Wednesday, December 24, 2014

Luxarazzi 101: Princess Henriette of Nassau-Weilburg, Archduchess of Austria

It's (almost) Christmas, so it's time to get Christmassy! We'll do so with a woman who influenced the Christmas traditions of a country - Austria, that is - more than most of the world's population could hope for: Princess Henriette of Nassau-Weilburg, aunt of Grand Duke Adolph of Luxembourg and a member by marriage of the House of Habsburg-Lorraine.

Princess Henriette of Nassau-Weilburg,
Archduchess of Austria, Duchess of Teschen
Fearing the invasion of his own Principality after the capture of nearby Mainz by French troops, Prince Friedrich Wilhelm of Nassau-Weilburg fled his country together with his family in 1796. He, his wife, née Burgravine Louise Isabelle of Kirchberg, and their oldest child - another daughter had died at the age of two - subsequently settled in Bayreuth. It was there at Schloss Eremitage where another two children were born. One of them was Princess Henriette Alexandrine Friederike Wilhelmine, born on October 30, 1797. Four years later, the family returned home.

Princess Henriette was educated together with her two brothers, the future Duke Wilhelm of Nassau, father of Adolph of Luxembourg, and Prince Friedrich Wilhelm, in languages and sciences. She also had a special talent for music.

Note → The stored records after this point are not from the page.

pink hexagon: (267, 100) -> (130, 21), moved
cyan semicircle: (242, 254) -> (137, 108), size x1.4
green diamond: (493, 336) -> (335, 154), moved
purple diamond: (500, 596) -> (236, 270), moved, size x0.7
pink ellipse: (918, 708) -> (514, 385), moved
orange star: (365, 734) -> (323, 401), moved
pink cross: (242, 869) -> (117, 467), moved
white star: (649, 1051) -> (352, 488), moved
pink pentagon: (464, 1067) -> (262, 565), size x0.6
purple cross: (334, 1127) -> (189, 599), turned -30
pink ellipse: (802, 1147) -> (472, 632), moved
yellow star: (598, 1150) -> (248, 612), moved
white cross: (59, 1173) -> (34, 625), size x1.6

At the age of 17, she met her future husband, Archduke Karl of Austria, third son of Emperor Leopold II and his wife Infanta Maria Luisa of Spain. 26 years her senior, the princess' future husband was a famous Austrian field-marshal and victor of the Battle of Aspern-Essling against Napoleon I of France. Despite their age difference, theirs was a happy marriage.

The couple married on September 15, 1815, in Weilburg despite their notable religious differences: Archduke Karl was a Roman Catholic and Princess Henriette a Calvinist. However, she did not convert after her marriage and remained a Protestant until her death. Two months after their wedding, the newly weds settled at the Archduke's Palais in the Annagasse in Vienna. For Christmas 1816, Archduchess Henriette set up her first Christmas tree, a tradition already widespread in most Protestant areas of the German states. However, this first Christmas tree went largely unnoticed.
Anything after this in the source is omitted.